### Work task
With the line containing "become better versions of ourselves." as the start and the line containing "and wahala – BBNaija" as the end, transcribe that span of the entries below exactly, including both.

### Source data
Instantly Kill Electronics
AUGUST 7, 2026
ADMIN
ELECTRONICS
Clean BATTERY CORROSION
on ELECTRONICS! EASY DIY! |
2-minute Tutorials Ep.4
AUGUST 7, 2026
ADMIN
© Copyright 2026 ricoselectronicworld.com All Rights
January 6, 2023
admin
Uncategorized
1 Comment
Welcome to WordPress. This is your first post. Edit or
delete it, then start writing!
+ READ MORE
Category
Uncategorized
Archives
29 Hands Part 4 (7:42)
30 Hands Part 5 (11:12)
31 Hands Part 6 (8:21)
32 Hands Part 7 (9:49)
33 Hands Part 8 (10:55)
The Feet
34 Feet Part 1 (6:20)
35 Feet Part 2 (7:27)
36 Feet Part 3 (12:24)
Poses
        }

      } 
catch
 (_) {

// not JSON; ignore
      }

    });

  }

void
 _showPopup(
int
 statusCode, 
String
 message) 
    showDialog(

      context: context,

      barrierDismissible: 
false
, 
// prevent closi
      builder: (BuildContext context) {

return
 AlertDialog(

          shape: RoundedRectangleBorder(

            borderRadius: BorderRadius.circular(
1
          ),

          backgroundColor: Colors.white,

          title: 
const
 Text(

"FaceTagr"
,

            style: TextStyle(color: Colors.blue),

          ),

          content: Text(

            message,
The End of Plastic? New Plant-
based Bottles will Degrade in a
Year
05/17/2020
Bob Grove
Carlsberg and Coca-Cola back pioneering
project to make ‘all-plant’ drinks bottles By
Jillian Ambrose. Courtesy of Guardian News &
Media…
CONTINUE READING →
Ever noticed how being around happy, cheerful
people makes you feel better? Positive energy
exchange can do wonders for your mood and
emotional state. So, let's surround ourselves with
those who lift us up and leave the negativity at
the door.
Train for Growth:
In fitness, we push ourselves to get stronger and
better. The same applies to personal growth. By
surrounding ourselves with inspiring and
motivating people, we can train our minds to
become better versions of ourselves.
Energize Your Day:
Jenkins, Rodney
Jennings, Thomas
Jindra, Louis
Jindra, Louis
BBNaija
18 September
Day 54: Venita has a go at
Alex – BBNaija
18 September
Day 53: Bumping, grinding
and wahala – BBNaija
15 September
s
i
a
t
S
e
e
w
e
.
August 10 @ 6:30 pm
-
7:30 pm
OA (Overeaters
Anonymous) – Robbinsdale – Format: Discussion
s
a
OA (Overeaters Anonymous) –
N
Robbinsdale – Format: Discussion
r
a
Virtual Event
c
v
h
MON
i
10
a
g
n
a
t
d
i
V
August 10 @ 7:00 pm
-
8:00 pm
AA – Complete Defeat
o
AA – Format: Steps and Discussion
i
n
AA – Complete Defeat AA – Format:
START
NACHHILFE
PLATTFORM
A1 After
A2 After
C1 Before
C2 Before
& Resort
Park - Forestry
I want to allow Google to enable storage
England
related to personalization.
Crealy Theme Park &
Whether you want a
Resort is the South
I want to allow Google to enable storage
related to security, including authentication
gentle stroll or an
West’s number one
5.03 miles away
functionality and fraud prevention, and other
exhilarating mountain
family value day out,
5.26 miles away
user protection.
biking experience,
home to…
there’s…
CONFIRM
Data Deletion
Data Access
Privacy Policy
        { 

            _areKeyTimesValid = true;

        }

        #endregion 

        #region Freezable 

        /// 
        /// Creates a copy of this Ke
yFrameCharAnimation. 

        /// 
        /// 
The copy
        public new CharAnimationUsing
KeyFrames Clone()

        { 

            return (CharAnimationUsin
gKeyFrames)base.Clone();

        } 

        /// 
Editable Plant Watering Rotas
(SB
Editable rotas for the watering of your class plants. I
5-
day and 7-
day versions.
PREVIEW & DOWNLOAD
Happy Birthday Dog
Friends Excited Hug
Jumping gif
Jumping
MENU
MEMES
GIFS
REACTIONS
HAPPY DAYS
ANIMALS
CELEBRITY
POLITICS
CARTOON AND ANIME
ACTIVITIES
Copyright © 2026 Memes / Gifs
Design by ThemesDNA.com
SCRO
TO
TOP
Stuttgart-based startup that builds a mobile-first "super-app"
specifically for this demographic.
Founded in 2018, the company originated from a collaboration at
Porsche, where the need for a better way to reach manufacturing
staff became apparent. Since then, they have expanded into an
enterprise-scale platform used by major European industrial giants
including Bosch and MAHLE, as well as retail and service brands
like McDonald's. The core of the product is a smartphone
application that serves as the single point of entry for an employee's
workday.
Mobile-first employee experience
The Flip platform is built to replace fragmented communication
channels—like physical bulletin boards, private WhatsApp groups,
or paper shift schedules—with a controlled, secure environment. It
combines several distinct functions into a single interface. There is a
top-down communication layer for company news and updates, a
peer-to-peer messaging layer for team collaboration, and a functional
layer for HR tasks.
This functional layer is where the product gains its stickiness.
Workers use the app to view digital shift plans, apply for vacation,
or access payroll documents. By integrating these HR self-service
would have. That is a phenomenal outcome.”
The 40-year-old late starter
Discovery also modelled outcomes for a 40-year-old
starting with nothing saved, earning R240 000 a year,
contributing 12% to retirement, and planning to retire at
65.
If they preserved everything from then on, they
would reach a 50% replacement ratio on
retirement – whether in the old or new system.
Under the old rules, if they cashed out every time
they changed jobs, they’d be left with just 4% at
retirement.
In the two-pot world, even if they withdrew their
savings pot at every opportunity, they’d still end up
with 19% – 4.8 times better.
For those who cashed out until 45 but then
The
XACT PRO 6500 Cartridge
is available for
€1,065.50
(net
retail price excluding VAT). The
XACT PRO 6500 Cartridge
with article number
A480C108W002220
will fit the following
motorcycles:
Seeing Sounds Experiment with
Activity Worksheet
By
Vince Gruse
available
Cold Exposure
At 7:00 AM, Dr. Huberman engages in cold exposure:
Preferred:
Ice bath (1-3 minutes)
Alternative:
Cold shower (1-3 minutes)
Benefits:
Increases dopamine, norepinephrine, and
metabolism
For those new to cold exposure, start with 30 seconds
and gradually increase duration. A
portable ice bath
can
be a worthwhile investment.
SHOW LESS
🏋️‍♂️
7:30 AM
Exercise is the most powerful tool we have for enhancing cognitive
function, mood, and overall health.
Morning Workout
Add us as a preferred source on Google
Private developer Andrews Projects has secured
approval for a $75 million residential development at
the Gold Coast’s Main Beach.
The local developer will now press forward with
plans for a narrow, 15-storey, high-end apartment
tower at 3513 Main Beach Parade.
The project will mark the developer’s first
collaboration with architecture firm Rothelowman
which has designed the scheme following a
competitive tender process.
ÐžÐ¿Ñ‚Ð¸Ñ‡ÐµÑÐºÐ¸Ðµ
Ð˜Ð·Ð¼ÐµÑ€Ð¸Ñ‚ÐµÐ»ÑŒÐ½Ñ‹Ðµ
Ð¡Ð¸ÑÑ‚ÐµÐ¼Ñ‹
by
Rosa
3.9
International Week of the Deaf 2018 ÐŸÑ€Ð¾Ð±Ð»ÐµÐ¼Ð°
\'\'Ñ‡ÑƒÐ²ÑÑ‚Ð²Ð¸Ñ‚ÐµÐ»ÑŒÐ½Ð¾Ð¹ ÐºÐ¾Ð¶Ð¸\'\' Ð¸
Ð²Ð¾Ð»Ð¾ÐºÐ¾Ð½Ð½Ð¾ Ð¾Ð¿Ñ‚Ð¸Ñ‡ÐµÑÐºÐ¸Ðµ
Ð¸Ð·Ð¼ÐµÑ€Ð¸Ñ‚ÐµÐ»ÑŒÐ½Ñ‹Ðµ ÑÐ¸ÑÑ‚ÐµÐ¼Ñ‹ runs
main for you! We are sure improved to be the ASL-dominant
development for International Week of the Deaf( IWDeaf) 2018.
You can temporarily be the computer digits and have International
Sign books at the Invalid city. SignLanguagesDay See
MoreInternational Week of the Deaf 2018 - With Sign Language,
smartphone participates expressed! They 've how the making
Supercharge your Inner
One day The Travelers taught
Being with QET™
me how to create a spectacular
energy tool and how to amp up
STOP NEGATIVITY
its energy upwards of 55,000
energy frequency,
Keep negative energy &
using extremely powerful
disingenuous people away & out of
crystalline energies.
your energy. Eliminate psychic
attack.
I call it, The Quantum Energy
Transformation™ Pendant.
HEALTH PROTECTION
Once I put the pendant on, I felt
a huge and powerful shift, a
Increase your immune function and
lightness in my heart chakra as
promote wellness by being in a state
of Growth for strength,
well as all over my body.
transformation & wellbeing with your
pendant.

### Result of the task
become better versions of ourselves.
Energize Your Day:
Jenkins, Rodney
Jennings, Thomas
Jindra, Louis
Jindra, Louis
BBNaija
18 September
Day 54: Venita has a go at
Alex – BBNaija
18 September
Day 53: Bumping, grinding
and wahala – BBNaija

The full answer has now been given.